» **Task objective**
Go through the material below and copy all lines with "Card".

» **Recorded information**
--- START ---

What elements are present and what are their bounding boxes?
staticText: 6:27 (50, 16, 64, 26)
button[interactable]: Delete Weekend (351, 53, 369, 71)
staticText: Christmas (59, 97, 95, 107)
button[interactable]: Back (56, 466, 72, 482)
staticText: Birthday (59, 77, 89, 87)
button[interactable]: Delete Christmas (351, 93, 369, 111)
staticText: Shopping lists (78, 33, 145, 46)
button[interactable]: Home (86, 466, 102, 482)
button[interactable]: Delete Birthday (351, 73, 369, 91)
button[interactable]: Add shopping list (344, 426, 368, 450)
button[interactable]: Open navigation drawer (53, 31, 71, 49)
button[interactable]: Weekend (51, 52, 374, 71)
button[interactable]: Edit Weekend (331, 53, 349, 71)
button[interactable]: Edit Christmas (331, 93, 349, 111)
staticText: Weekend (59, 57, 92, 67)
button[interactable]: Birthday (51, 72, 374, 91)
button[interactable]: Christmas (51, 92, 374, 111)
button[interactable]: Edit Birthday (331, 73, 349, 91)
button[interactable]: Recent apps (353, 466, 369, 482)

--- END ---
--- START ---

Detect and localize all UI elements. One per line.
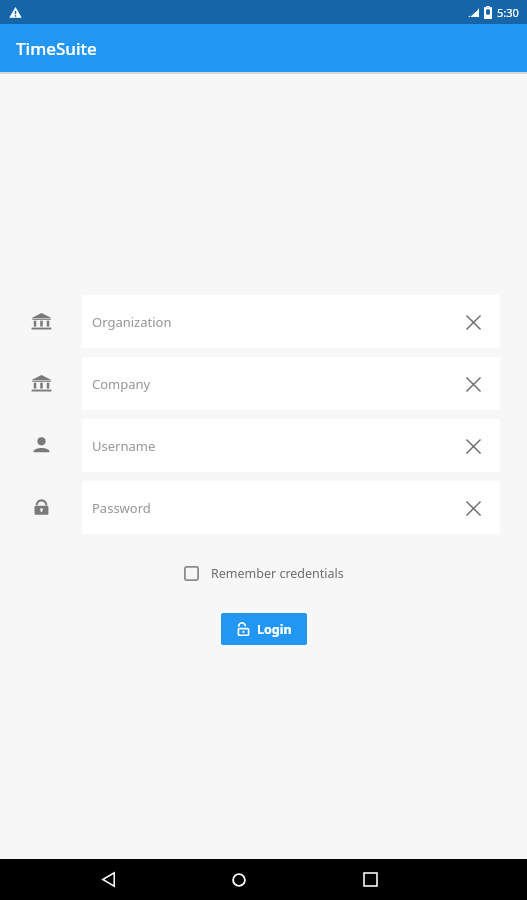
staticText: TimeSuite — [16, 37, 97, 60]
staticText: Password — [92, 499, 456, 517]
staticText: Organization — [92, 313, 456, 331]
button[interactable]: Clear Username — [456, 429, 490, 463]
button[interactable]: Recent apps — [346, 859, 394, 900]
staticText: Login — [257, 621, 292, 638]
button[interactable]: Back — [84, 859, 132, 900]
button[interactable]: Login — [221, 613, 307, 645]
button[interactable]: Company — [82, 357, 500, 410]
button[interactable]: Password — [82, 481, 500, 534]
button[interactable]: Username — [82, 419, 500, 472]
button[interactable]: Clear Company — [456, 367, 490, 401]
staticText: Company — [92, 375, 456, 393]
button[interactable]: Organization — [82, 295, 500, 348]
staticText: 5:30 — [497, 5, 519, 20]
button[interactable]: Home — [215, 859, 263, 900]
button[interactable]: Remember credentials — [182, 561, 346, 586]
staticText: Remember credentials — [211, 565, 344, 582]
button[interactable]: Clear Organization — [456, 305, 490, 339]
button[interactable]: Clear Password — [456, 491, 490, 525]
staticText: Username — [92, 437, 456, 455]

--- END ---
--- START ---

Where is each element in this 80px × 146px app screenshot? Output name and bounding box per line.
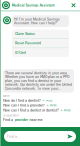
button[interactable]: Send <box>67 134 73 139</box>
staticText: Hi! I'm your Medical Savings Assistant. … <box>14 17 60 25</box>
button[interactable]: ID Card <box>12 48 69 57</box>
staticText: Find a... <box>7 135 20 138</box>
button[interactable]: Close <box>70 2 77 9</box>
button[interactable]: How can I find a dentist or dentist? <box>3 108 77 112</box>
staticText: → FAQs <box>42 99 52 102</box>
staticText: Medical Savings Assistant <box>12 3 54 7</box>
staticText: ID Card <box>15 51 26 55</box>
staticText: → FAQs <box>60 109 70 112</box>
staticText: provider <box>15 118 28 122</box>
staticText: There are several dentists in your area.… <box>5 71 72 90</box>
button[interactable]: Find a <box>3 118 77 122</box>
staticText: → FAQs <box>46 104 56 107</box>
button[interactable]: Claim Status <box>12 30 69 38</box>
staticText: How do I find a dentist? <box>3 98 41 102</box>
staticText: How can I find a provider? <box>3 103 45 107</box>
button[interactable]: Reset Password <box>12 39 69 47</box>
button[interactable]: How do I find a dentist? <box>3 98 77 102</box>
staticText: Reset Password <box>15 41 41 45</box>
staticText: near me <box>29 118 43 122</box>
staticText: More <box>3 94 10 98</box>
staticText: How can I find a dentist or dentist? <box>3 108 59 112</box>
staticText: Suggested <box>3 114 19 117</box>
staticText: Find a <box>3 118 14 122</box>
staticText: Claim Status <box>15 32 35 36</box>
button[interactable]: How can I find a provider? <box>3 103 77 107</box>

--- END ---

» **Result**
button[interactable]: ID Card <box>12 48 69 57</box>
staticText: ID Card <box>15 51 26 55</box>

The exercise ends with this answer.